Видит старик кирпичный дом с кирпичными большими сенями. Позади дома
разомкнутым прямоугольником, под один рост, кирпичные тоже, на фундаментах
из полевого тесаного валуна, стоят скотный двор, амбар и конюшня с
выгороженными в них помещениями для телег, машин и приклада.
Хозяйка имения фрау Марта. Или фрау - короче. Старик Савельев
произносил слово "фрау" с ухмылкой - на русский вкус оно кажется
незначительным, предназначенным для насмешки. Зато в имени Марта есть
строгость и есть талант.
Двадцать коров у нее, свиней столько же. Кур, гусей и другой птицы
много. Три битюга-мерина, широкоспинная кобыла и один жеребец беговой. Со
скотиной и птицей справлялись три немки-батрачки и немец-работник,
больной, рыхлый, непригодный для несения военной службы. Как он доил
коров! Быстро, чисто и ласково.
Старик Савельев находился при лошадях.
Старость жует старикову память, да нет у нее зубов. Она слизывает и
глотает крошки. Старик не помнит, было дерево посреди двора или было оно
перед домом - громадная липа с черным стволом. А Марта! Разве может
старость справиться с Мартой! Старик Савельев помнит ее ресницы, помнит ее
всю.
Марта была родом из восточных земель, знала немного по-польски.
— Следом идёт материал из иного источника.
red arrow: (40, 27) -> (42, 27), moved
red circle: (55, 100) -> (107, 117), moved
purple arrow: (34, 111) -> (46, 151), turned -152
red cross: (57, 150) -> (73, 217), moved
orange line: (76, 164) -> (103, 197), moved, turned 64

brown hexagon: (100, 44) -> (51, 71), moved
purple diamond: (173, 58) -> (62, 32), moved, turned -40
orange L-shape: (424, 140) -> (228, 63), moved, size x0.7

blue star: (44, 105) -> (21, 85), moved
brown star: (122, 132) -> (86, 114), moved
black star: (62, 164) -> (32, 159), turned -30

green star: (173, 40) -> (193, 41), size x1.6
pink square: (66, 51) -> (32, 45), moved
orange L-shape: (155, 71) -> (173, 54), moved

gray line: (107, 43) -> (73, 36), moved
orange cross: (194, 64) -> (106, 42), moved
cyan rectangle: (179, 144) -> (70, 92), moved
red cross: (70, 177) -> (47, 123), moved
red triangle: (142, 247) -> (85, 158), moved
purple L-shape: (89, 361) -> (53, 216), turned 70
Служанку в доме не держала и, хотя по достатку могла сидеть барыней, брала
вилы - выгребала навоз из коровника, и доила, и ездила в поле сама на
жнейке и на косилке. И работала, работала, в землю глядя, и по двору шла с
опущенной головой, словно стыдилась или, может, боялась неба.
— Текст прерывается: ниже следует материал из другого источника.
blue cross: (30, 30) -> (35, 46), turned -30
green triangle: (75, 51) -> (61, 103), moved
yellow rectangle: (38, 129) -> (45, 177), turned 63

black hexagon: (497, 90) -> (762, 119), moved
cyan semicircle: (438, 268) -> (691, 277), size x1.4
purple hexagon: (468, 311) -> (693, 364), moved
В субботу Савельев запрягал жеребца в беговые дрожки: она уезжала в
церковь - в лаковых туфлях, в шелковой юбке с оборками, в шляпе с коротким
жестким пером.
Один раз он заметил, что Марта на него смотрит из глубины комнаты. Он
кивнул ей и засмеялся - она взгляда не отвела. Голый по пояс, он
разваливал клином корявый дубовый корень. В глазах его, перед тем как
ударить кувалдой в головку клина, загоралась сгустившаяся сила, в горле
сам по себе возникал храп. И когда, задержав дыхание, он бросал кувалду на
клин, эта сила вспыхивала в нем жаркой зарей, и словно гром сотрясал тело,
и губы у него бледнели. А когда рвались волокна дубовой коряги, когда она
раздавалась, постанывая и потрескивая, он стоял над ней, слабый,
грустящий, не бил зря - ждал.
Из разорванных клином дубовых плах Савельев вытесал немецким неловким
топором, приладив к нему новгородское топорище, две короткие скамейки с
прогибом.
Марта любила сидеть на этих скамейках.